Transcribed page contents
════════

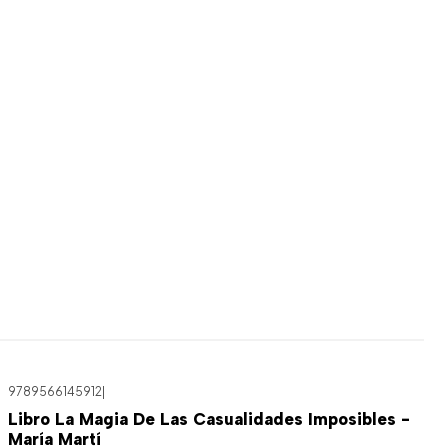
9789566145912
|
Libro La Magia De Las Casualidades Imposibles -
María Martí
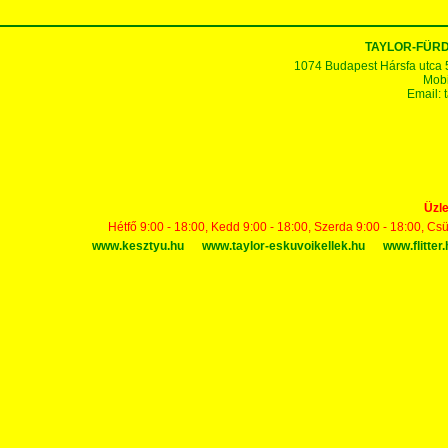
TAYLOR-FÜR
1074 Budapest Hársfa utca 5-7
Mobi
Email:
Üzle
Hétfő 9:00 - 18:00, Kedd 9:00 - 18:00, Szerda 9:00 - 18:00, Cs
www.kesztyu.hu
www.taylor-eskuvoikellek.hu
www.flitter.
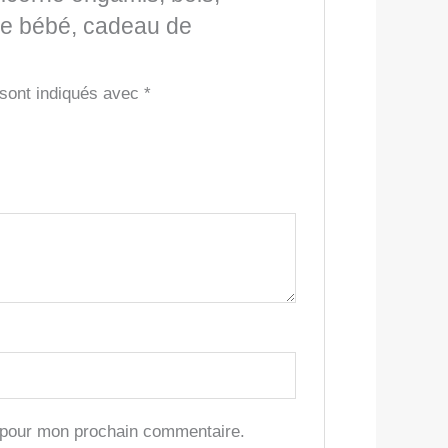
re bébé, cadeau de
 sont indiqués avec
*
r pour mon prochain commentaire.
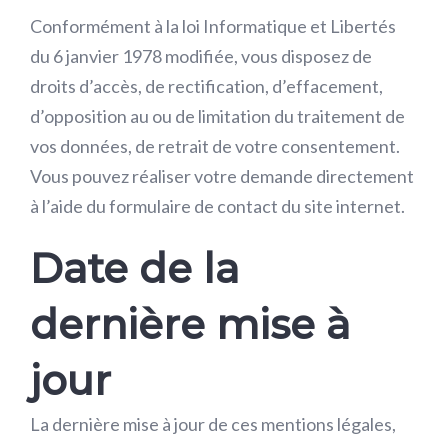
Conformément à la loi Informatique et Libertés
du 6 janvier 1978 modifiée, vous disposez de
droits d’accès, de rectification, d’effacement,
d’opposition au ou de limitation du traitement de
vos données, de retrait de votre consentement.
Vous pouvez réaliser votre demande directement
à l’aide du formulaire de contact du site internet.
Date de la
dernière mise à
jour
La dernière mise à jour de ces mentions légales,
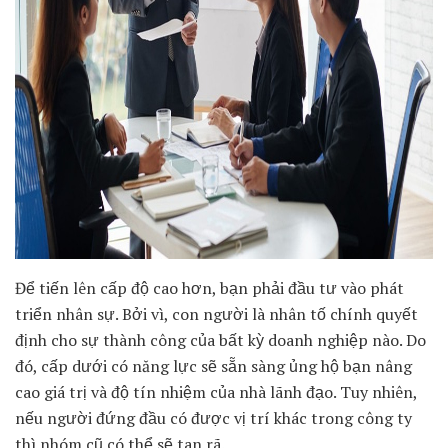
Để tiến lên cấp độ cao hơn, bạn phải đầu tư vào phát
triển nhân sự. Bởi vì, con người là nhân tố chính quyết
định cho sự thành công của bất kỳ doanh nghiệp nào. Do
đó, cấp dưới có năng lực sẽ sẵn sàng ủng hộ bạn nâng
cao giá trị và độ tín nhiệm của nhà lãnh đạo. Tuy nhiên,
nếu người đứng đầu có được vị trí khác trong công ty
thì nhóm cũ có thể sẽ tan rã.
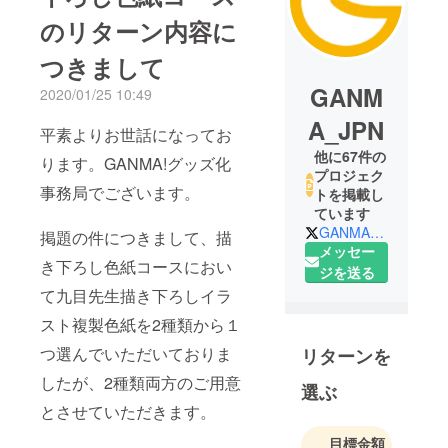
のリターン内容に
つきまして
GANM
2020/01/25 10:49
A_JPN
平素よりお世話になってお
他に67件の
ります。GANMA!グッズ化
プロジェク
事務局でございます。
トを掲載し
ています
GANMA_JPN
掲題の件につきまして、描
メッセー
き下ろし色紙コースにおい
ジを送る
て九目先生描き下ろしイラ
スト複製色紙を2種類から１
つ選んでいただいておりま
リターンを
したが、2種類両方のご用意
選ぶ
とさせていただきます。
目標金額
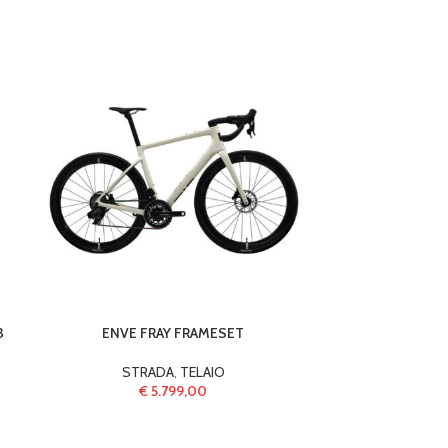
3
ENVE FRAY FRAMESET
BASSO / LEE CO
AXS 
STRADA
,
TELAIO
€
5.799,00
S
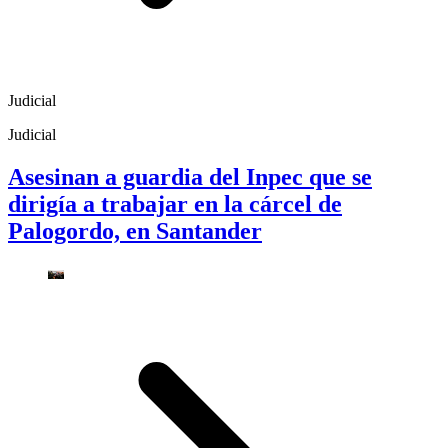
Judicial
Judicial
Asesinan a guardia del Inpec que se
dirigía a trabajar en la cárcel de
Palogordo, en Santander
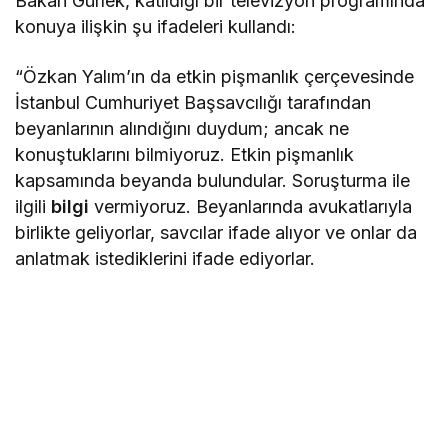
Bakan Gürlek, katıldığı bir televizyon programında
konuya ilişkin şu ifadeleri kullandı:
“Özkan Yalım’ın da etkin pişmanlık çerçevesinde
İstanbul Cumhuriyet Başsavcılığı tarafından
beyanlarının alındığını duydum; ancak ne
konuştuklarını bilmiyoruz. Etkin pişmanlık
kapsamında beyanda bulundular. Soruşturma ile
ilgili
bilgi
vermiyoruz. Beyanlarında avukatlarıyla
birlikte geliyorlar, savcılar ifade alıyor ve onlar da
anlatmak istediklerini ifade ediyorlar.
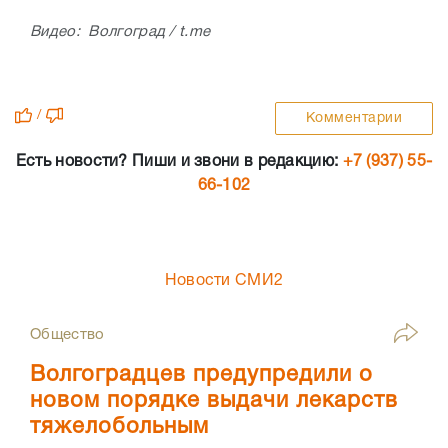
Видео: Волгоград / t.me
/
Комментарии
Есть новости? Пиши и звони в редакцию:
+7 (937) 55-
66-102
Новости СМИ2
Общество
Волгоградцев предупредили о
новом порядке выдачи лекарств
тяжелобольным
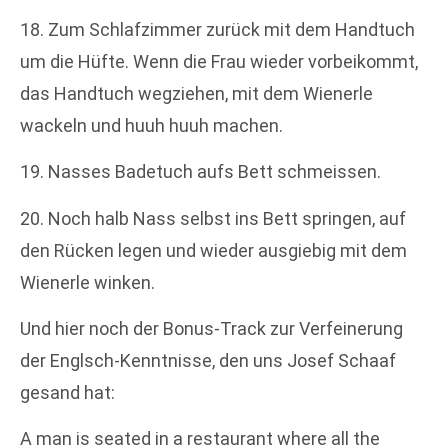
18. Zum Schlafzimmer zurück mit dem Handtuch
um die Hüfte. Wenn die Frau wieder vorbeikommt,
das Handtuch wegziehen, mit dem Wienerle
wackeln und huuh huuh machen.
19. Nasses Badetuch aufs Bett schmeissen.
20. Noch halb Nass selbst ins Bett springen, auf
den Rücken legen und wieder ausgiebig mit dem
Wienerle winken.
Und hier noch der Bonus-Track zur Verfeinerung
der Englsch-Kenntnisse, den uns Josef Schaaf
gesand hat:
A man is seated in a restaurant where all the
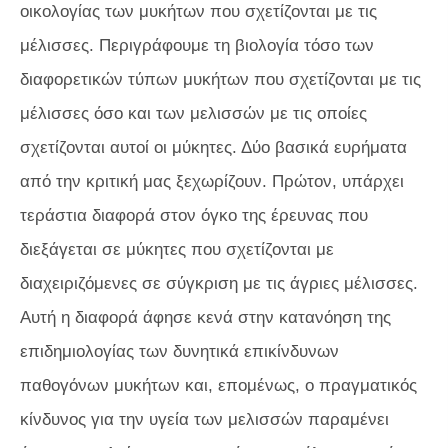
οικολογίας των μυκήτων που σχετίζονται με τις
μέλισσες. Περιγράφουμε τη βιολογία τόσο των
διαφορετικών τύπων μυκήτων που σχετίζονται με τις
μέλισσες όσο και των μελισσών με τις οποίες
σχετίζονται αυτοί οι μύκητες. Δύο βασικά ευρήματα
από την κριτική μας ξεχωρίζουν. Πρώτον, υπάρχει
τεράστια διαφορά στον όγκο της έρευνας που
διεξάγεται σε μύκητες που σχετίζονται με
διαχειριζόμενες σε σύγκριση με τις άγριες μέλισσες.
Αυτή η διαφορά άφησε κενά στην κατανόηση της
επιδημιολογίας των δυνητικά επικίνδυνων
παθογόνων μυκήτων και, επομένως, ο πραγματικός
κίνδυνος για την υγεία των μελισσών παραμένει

════════

Exercise
Exact copy, no pictures. Write out the lines in the entries above, starting with the line with "19. Nasses Badetuch aufs Bett schmeissen." and going on through the line with "επιδημιολογίας των δυνητικά επικίνδυνων", keeping both.

Task solution
19. Nasses Badetuch aufs Bett schmeissen.
20. Noch halb Nass selbst ins Bett springen, auf
den Rücken legen und wieder ausgiebig mit dem
Wienerle winken.
Und hier noch der Bonus-Track zur Verfeinerung
der Englsch-Kenntnisse, den uns Josef Schaaf
gesand hat:
A man is seated in a restaurant where all the
οικολογίας των μυκήτων που σχετίζονται με τις
μέλισσες. Περιγράφουμε τη βιολογία τόσο των
διαφορετικών τύπων μυκήτων που σχετίζονται με τις
μέλισσες όσο και των μελισσών με τις οποίες
σχετίζονται αυτοί οι μύκητες. Δύο βασικά ευρήματα
από την κριτική μας ξεχωρίζουν. Πρώτον, υπάρχει
τεράστια διαφορά στον όγκο της έρευνας που
διεξάγεται σε μύκητες που σχετίζονται με
διαχειριζόμενες σε σύγκριση με τις άγριες μέλισσες.
Αυτή η διαφορά άφησε κενά στην κατανόηση της
επιδημιολογίας των δυνητικά επικίνδυνων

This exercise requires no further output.